Por estas razones, representan un patrimonio natural y alimentario insustituible del pueblo de México, de la misma importancia que el maíz, el frijol y el chile. Sin embargo, su conservación no ha recibido la consideración merecida dentro del modelo prevalente de producción agroindustrial de alimentos, aunque somos el centro mundial de domesticación del jitomate, con cientos de variedades ancestrales que han crecido a lo largo del territorio por más de 1,300 años.
La producción de jitomate –aquí y en todo el mundo– está dominada por variedades híbridas de limitado valor genético y nutricional, seleccionadas con criterios de durabilidad comercial y tamaño del fruto, y producidas en monocultivo y con semillas comercializadas por transnacionales. Dentro de estos criterios se han ignorado factores como la resistencia al cambio climático, los insumos requeridos en la producción, la calidad nutricional, el sabor, el aroma y, sobre todo, su valor cultural.
Ello contrasta con la existencia de cientos de variedades ancestrales y nativas en nuestro país, adaptadas localmente, con una enorme variabilidad en rendimientos, sabores, perfiles nutricionales, tolerancia a factores ambientales y al estrés. Son fiel reflejo de la biodiversidad de México, pero también de nuestras extensas tradiciones agrícolas y gastronómicas ligadas a nuestra diversidad cultural.
Las variedades ancestrales de jitomate en México llevan siglos evolucionando conjuntamente con los saberes tradicionales de nuestros campesinos. Esta riqueza biológica y cultural es única en el mundo, pero no se le reconoce ni dentro ni fuera del país. Sin embargo, es de un valor incalculable para el futuro del cultivo.

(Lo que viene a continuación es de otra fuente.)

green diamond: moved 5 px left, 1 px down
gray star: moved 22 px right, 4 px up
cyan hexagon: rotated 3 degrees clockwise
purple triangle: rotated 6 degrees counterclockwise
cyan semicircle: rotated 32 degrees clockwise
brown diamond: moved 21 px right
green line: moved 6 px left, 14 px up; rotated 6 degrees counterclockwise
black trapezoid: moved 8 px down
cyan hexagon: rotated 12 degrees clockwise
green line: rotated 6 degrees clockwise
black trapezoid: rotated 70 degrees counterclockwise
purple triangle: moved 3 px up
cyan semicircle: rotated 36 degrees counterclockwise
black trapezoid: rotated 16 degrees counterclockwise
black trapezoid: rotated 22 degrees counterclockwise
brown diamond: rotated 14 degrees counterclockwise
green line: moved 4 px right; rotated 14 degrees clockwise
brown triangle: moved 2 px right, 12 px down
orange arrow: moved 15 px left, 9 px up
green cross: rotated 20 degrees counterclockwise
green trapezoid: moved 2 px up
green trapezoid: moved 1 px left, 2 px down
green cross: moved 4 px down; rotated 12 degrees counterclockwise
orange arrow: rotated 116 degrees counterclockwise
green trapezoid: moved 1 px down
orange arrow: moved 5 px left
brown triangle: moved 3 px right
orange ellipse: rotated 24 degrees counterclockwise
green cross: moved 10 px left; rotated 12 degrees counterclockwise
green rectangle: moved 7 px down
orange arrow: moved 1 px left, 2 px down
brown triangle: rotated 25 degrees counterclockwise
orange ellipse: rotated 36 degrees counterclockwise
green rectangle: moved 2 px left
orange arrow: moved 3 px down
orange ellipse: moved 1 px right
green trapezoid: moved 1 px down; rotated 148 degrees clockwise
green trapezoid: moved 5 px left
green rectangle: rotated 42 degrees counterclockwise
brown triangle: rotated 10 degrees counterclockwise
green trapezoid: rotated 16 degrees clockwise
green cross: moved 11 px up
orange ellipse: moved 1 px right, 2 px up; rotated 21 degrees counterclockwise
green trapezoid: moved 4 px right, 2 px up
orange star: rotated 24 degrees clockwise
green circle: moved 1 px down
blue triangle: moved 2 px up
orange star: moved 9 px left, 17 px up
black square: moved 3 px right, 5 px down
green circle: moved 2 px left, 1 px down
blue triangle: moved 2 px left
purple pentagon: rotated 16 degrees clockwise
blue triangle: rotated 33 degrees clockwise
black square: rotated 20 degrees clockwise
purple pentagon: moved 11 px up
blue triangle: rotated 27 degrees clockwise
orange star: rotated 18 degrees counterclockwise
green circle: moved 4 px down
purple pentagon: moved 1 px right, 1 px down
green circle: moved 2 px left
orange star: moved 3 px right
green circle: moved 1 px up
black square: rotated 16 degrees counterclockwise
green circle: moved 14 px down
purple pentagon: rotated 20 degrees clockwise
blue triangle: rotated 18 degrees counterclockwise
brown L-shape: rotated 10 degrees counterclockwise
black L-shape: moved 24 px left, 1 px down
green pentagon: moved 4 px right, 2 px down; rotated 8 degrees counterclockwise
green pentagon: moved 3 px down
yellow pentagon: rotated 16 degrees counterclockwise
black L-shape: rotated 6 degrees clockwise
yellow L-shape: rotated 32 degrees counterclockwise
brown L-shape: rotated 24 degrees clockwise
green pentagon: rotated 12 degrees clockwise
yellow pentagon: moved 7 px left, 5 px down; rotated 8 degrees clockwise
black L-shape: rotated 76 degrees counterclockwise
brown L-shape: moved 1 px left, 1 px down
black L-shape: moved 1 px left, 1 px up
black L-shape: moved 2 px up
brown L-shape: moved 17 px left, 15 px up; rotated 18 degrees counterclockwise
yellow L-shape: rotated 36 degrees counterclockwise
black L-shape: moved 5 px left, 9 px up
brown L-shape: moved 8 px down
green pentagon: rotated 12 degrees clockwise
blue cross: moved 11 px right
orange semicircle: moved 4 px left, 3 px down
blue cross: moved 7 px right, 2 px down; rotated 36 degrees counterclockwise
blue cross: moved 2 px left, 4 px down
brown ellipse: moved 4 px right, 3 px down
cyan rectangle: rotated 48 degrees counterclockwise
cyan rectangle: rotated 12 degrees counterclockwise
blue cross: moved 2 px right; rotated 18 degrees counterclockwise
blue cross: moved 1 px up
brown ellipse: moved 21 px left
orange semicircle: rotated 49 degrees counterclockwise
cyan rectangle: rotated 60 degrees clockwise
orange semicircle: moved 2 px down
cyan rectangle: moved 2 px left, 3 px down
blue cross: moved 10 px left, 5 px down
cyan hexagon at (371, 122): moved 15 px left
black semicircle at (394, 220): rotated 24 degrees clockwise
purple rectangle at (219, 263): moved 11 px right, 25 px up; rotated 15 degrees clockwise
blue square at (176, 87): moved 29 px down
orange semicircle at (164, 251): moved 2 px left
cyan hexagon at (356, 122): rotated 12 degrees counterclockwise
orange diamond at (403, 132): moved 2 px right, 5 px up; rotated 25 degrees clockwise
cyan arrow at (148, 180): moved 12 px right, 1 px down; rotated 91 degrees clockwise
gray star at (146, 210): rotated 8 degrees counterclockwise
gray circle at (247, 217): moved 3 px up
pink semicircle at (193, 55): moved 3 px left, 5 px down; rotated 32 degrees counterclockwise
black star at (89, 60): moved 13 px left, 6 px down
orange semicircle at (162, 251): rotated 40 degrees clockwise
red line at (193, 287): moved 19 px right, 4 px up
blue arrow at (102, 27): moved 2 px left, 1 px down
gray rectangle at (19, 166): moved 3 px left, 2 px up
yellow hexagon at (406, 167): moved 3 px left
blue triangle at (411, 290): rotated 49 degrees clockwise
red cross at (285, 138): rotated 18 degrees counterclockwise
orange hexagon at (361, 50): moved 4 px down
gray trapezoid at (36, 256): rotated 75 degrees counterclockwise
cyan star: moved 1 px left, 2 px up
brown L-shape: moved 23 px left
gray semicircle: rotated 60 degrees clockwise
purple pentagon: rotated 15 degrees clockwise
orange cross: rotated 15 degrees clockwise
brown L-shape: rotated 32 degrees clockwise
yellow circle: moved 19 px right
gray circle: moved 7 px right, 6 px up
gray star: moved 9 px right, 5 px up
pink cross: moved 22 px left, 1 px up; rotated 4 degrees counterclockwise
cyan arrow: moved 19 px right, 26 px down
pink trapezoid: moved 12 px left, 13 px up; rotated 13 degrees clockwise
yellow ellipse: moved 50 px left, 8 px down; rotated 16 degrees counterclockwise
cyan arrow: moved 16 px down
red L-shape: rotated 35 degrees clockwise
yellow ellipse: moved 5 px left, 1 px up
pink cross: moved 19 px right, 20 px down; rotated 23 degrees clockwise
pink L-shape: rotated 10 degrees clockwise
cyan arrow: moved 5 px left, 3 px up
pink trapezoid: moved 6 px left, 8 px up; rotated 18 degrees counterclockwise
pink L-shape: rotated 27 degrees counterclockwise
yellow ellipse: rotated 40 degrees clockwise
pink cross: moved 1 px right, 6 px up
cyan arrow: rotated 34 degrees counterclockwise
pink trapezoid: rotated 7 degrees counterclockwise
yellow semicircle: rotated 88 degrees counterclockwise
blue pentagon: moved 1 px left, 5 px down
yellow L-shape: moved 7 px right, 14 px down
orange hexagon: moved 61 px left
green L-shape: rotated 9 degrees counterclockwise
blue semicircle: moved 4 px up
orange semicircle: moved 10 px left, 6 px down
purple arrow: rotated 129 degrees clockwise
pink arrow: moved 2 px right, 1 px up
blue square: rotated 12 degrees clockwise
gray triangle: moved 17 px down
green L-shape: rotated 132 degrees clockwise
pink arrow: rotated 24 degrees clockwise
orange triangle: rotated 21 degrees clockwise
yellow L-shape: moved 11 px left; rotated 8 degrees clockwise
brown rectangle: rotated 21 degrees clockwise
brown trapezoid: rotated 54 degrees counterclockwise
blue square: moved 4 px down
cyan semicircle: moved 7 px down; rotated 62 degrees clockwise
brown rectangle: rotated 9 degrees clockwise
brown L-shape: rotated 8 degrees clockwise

A 500 años de la Conquista, cuando el jitomate llegó a Europa y de ahí al mundo, México no es sólo el pasado sino el porvenir del cultivo: muchos híbridos y variedades comerciales son frágiles y poco adaptables a situaciones adversas, con alto rendimiento sólo en condiciones óptimas de producción, energéticamente incosteables y climáticamente frágiles.
El cambio climático ya daña la cantidad y calidad de la producción del jitomate en México y el mundo, como en el Mediterráneo. Esto ha alertado a países industrializados a volver los ojos a las variedades ancestrales, más resilientes a las perturbaciones climáticas. La Unión Europea cuenta ya con programas para colectar, caracterizar y proteger los jitomates del Mediterráneo, con la idea de desarrollar a futuro variedades tolerantes a condiciones adversas.
En contraste, México aún no documenta el valor genético y cultural de sus jitomates, no sabemos cuántas variedades ancestrales tenemos, no se ha explorado por completo ni un solo estado de la república, ni se cuenta con un programa de conservación en las parcelas y lugares de origen, y la conservación en bancos de semilla es muy limitada.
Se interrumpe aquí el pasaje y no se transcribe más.